### SOURCE DATA
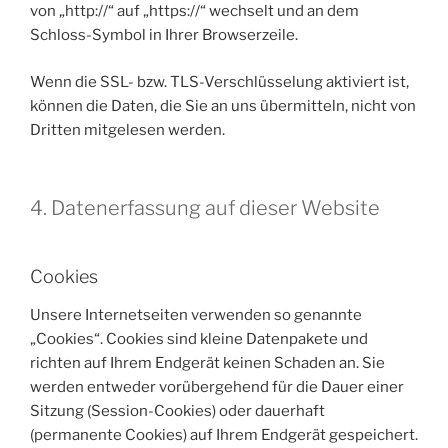
von „http://“ auf „https://“ wechselt und an dem
Schloss-Symbol in Ihrer Browserzeile.
Wenn die SSL- bzw. TLS-Verschlüsselung aktiviert ist,
können die Daten, die Sie an uns übermitteln, nicht von
Dritten mitgelesen werden.
4. Datenerfassung auf dieser Website
Cookies
Unsere Internetseiten verwenden so genannte
„Cookies“. Cookies sind kleine Datenpakete und
richten auf Ihrem Endgerät keinen Schaden an. Sie
werden entweder vorübergehend für die Dauer einer
Sitzung (Session-Cookies) oder dauerhaft
(permanente Cookies) auf Ihrem Endgerät gespeichert.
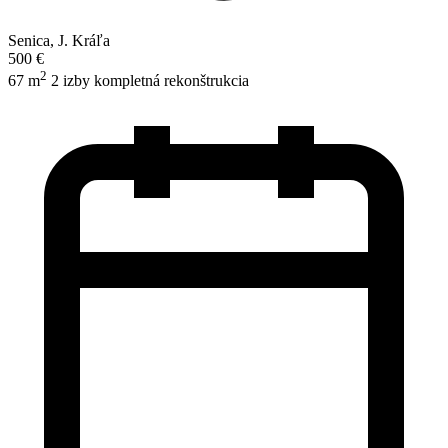
Senica, J. Kráľa
500 €
2
67 m
2 izby
kompletná rekonštrukcia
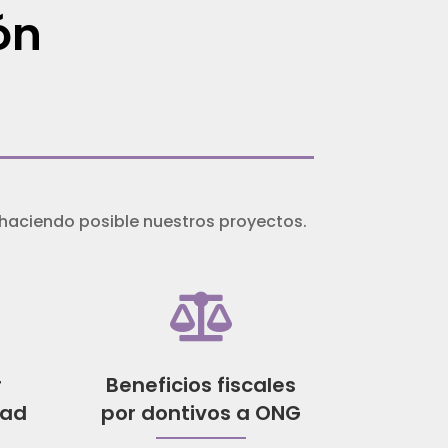
ón
haciendo posible nuestros proyectos.

r
Beneficios fiscales
dad
por dontivos a ONG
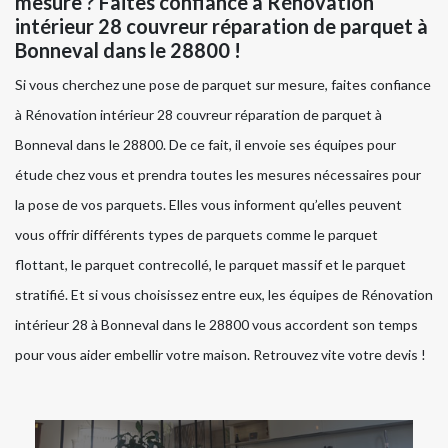
mesure ? Faites confiance à Rénovation
intérieur 28 couvreur réparation de parquet à
Bonneval dans le 28800 !
Si vous cherchez une pose de parquet sur mesure, faites confiance
à Rénovation intérieur 28 couvreur réparation de parquet à
Bonneval dans le 28800. De ce fait, il envoie ses équipes pour
étude chez vous et prendra toutes les mesures nécessaires pour
la pose de vos parquets. Elles vous informent qu’elles peuvent
vous offrir différents types de parquets comme le parquet
flottant, le parquet contrecollé, le parquet massif et le parquet
stratifié. Et si vous choisissez entre eux, les équipes de Rénovation
intérieur 28 à Bonneval dans le 28800 vous accordent son temps
pour vous aider embellir votre maison. Retrouvez vite votre devis !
######
WORK TO COMPLETE: Copy every line from the records above that contains the word "Rénovation".

TASK RESPONSE:
mesure ? Faites confiance à Rénovation
à Rénovation intérieur 28 couvreur réparation de parquet à
stratifié. Et si vous choisissez entre eux, les équipes de Rénovation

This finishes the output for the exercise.